I’ve been a fan of bodybuilding for many years. But over recent years it seems like bodybuilding has become more of a freak show than a display of aesthetically developed muscle. I shudder to think of the damage today’s mass monsters are doing to their health. What do you think?
“Mass monsters” is a relative term. Arnold Schwarzenegger, Mike Mentzer and Bertil Fox were mass monsters in their era, but they wouldn’t be by today’s pro standards. Muscle mass training and recuperation have changed, primarily because of enhanced pharmaceutical assistance.
As a young man in the 1970s and 1980s, when I was a bodybuilding fanatic, I admired most the aesthetic, non-massive physiques of the time. Frank Zane was my favorite. Relative to the average man, Zane was big, but relative to Mentzer, Fox, and Schwarzenegger, for example, he was modest in size. Although Zane had great potential for bodybuilding, he didn’t have the genetics for mass that most of his competitive peers had. He was successful because of his definition, aesthetics, balance, and presentation. But in today’s world, where mass seems to rule, Zane at his best would probably not even place in an open regional competition because of the impact of today’s bodybuilding drugs.
Achieving bodybuilding extremes takes a great toll as the individuals disregard their health. When young and vigorous, and seemingly indestructible, big risks are often taken with little or no consideration for future repercussions. Don’t mess with your health! The older you get, the more you’ll appreciate the importance of good health. For many people it’s only when they no longer have their health that they fully appreciate the value of it.
There are many former bodybuilders who messed up their health with drug and training abuse, and paid a heavy price. Past memories of how they used to look matter little, if at all, as they battle with major health problems.
If I could give only one piece of advice, to bodybuilders (and non-bodybuilders), it would be this: Look after your health, because it’s your most important possession! Don’t do anything that will undermine your health.
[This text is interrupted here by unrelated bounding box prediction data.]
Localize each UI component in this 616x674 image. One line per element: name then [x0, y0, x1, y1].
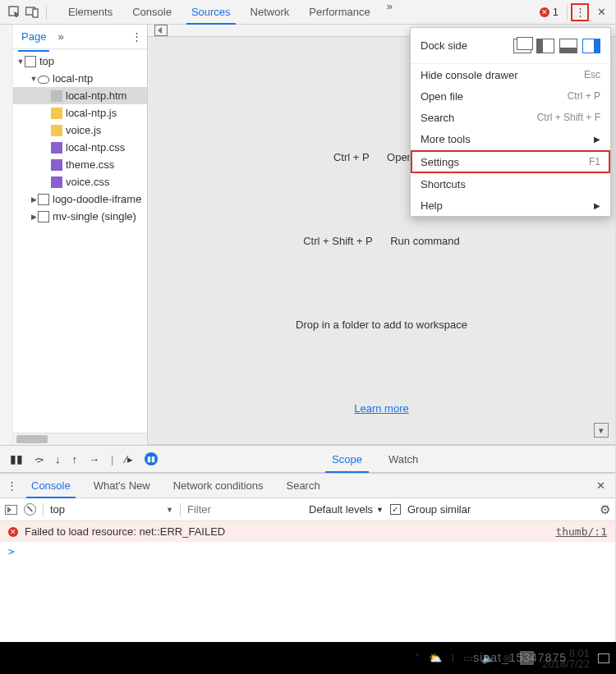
drawer-tab-console[interactable]: Console — [21, 474, 80, 498]
device-toolbar-icon[interactable] — [23, 3, 41, 21]
context-selector[interactable]: top▼ — [50, 503, 173, 516]
error-message: Failed to load resource: net::ERR_FAILED — [25, 525, 225, 538]
tab-sources[interactable]: Sources — [182, 0, 241, 25]
console-error-line[interactable]: ✕ Failed to load resource: net::ERR_FAIL… — [0, 521, 615, 542]
scope-tab[interactable]: Scope — [319, 445, 375, 473]
panel-tabs: Elements Console Sources Network Perform… — [58, 0, 399, 25]
menu-item[interactable]: Hide console drawerEsc — [411, 64, 610, 85]
notifications-icon[interactable] — [598, 653, 609, 663]
step-icon[interactable]: → — [89, 453, 99, 465]
group-similar-label: Group similar — [407, 503, 471, 516]
group-similar-checkbox[interactable]: ✓ — [390, 504, 401, 515]
divider: | — [111, 453, 113, 465]
drawer-menu-icon[interactable]: ⋮ — [5, 479, 18, 492]
tab-console[interactable]: Console — [122, 0, 182, 25]
tray-volume-icon[interactable]: 🔈 — [481, 652, 494, 664]
menu-item[interactable]: Help▶ — [411, 195, 610, 216]
step-into-icon[interactable]: ↓ — [55, 453, 61, 465]
divider — [567, 5, 568, 20]
menu-item-settings[interactable]: Settings F1 — [411, 150, 610, 173]
sidebar-menu-icon[interactable]: ⋮ — [131, 30, 142, 43]
dock-undock-icon[interactable] — [513, 39, 531, 53]
clock[interactable]: 8:01 2018/7/22 — [542, 648, 590, 669]
sources-sidebar: Page » ⋮ ▼top▼local-ntplocal-ntp.htmloca… — [13, 25, 148, 445]
tree-node[interactable]: voice.js — [13, 122, 147, 139]
error-icon: ✕ — [540, 7, 549, 17]
horizontal-scrollbar[interactable] — [13, 433, 147, 445]
inspect-element-icon[interactable] — [5, 3, 23, 21]
panel-settings-icon[interactable]: ▾ — [594, 423, 609, 438]
divider — [46, 5, 47, 20]
main-menu-popup: Dock side Hide console drawerEscOpen fil… — [410, 27, 611, 217]
tree-node[interactable]: ▼top — [13, 53, 147, 70]
tree-node[interactable]: local-ntp.htm — [13, 87, 147, 104]
tab-performance[interactable]: Performance — [299, 0, 379, 25]
deactivate-breakpoints-icon[interactable]: ⁄▸ — [125, 453, 132, 465]
navigator-toggle-icon[interactable] — [154, 25, 168, 36]
sidebar-more-icon[interactable]: » — [57, 30, 63, 43]
close-devtools-icon[interactable]: ✕ — [592, 3, 610, 21]
settings-menu-button[interactable]: ⋮ — [571, 3, 589, 21]
console-settings-icon[interactable]: ⚙ — [600, 502, 610, 517]
tray-weather-icon[interactable]: ⛅ — [429, 652, 442, 664]
menu-item[interactable]: Shortcuts — [411, 173, 610, 195]
menu-item[interactable]: More tools▶ — [411, 128, 610, 149]
file-tree: ▼top▼local-ntplocal-ntp.htmlocal-ntp.jsv… — [13, 49, 147, 433]
filter-input[interactable] — [187, 503, 302, 516]
drawer: ⋮ Console What's New Network conditions … — [0, 473, 615, 642]
tray-wifi-icon[interactable]: ⌇ — [450, 652, 455, 664]
more-tabs-icon[interactable]: » — [380, 0, 399, 25]
menu-item[interactable]: Open fileCtrl + P — [411, 85, 610, 107]
dock-right-icon[interactable] — [582, 39, 600, 53]
tray-app-icon[interactable]: ⊗ — [503, 652, 512, 664]
levels-selector[interactable]: Default levels ▼ — [309, 503, 384, 516]
left-gutter — [0, 25, 13, 445]
drawer-close-icon[interactable]: ✕ — [591, 479, 610, 492]
tray-battery-icon[interactable]: ▭ — [463, 652, 473, 664]
svg-rect-2 — [33, 9, 38, 17]
step-over-icon[interactable]: ⤼ — [34, 453, 44, 465]
console-prompt[interactable]: > — [0, 542, 615, 561]
tray-up-icon[interactable]: ˄ — [415, 652, 421, 664]
clear-console-icon[interactable] — [24, 503, 36, 516]
windows-taskbar: ˄ ⛅ ⌇ ▭ 🔈 ⊗ 五 8:01 2018/7/22 — [0, 642, 616, 674]
tree-node[interactable]: local-ntp.css — [13, 139, 147, 156]
dock-side-label: Dock side — [421, 39, 508, 52]
tab-elements[interactable]: Elements — [58, 0, 122, 25]
tree-node[interactable]: local-ntp.js — [13, 104, 147, 122]
dock-bottom-icon[interactable] — [559, 39, 577, 53]
error-counter[interactable]: ✕ 1 — [540, 6, 559, 18]
tree-node[interactable]: voice.css — [13, 173, 147, 190]
console-sidebar-toggle-icon[interactable] — [5, 505, 17, 515]
ime-indicator[interactable]: 五 — [520, 651, 534, 665]
menu-item[interactable]: SearchCtrl + Shift + F — [411, 107, 610, 128]
tree-node[interactable]: ▶mv-single (single) — [13, 208, 147, 225]
error-location-link[interactable]: thumb/:1 — [555, 525, 607, 538]
dock-left-icon[interactable] — [536, 39, 554, 53]
learn-more-link[interactable]: Learn more — [354, 402, 408, 415]
error-icon: ✕ — [8, 527, 18, 537]
step-out-icon[interactable]: ↑ — [72, 453, 78, 465]
tree-node[interactable]: ▶logo-doodle-iframe — [13, 190, 147, 208]
pause-icon[interactable]: ▮▮ — [10, 452, 23, 465]
tree-node[interactable]: theme.css — [13, 156, 147, 173]
devtools-topbar: Elements Console Sources Network Perform… — [0, 0, 615, 25]
page-tab[interactable]: Page — [18, 27, 49, 46]
error-count: 1 — [553, 6, 559, 18]
tree-node[interactable]: ▼local-ntp — [13, 70, 147, 87]
tab-network[interactable]: Network — [241, 0, 300, 25]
Don’t smoke, don’t have more than two alcoholic drinks a day, don’t take recreational drugs, and don’t take performance enhancing drugs. Do eat healthily, exercise regularly and safely, and sleep well. And find work and relationships that make you happy.
Train for health and physique, not just physique — that’s what real bodybuilding is about. This isn’t an old-fashioned philosophy. It’s a sensible philosophy. Health comes first. You may not believe it now, if you’re young, but you will believe it later on, when you’re not so young. Be the best you can, but without taking any extreme measures.
I’ve trained for a few years, but I still don’t have 15-inch arms let alone the 17-inch-plus ones I want. I need to crank up my arm training. Should I do the one-handed cable curl freestyle or on a preacher curl bench?
Neither. At your stage, stick to a basic barbell or dumbbell curl (with a supinated grip), and do no other isolation work for your biceps. And if you do chin-ups properly, including with a supinated grip, you don’t need an isolation exercise for your biceps. Rather than overtrain your biceps with multiple exercises, focus your limited time and energy on the big exercises that really can make a big difference to your bodybuilding. To build much bigger arms, you need to build a much bigger overall physique.
That I’m asked more questions about biceps exercises than I am about squats, deadlifts, dips and chin-ups combined is an indication of the misplaced priorities among most bodybuilders. If you straighten out your priorities, and train properly, not only will you make better progress on your thighs, back, shoulders and chest, but your arms will progress better, too.
Can I develop terrific lats in a home gym with just basic equipment, or do I need to use a big, commercial gym with lots of machinery?
Training in a small home gym — assuming that you have the minimum of free-weights, squat stands or a power rack, a bench, an overhead bar for chin-ups and pull-ups, and parallel bars for dips — can do a terrific job provided you train and recuperate properly, for long enough.
Even if you were to train at the best-equipped bodybuilding gym in the world, if you don’t use the equipment properly in the context of routines that are appropriate for you, you won’t realize your potential in any body part. Working out in a basics-only gym may make it easier to keep your training simple, brief and hard because there are far fewer distractions and temptations there than in a super-well-equipped gym.